* EXERCISE INSTRUCTIONS: From the entries that follow, reproduce exactly and only the lines from the line with "pronunciation correction, and chatbots" to the line with "redefining traditional assessment", endpoints included.

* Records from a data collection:
—————
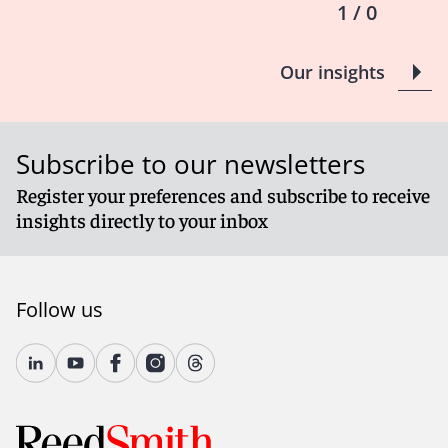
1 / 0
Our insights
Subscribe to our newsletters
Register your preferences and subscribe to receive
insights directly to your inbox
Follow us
—————
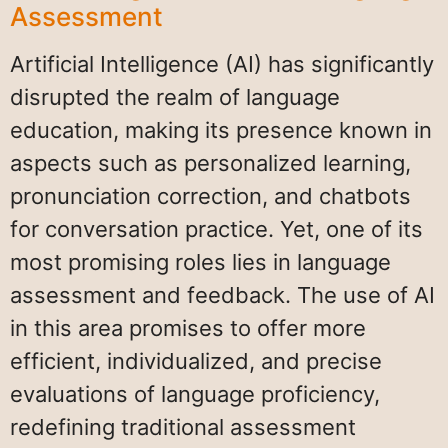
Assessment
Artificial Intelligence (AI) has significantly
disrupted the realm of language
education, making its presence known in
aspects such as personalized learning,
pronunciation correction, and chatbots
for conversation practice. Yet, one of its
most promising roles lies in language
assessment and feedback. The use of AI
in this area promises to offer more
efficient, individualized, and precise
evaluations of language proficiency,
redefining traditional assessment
—————
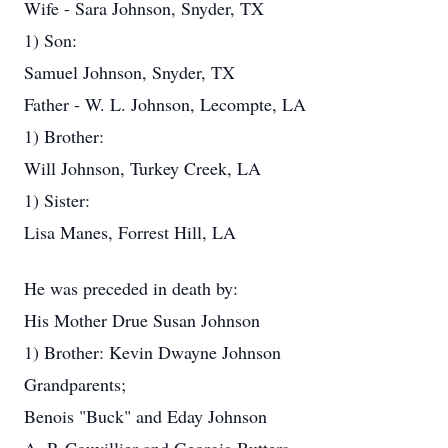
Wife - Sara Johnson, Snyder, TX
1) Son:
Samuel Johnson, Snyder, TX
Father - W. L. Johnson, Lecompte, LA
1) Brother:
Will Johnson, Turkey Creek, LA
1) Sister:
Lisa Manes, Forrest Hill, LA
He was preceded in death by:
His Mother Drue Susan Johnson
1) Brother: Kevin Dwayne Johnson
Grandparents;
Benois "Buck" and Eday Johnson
—————
* RESPONSE TO THIS EXERCISE:
pronunciation correction, and chatbots
for conversation practice. Yet, one of its
most promising roles lies in language
assessment and feedback. The use of AI
in this area promises to offer more
efficient, individualized, and precise
evaluations of language proficiency,
redefining traditional assessment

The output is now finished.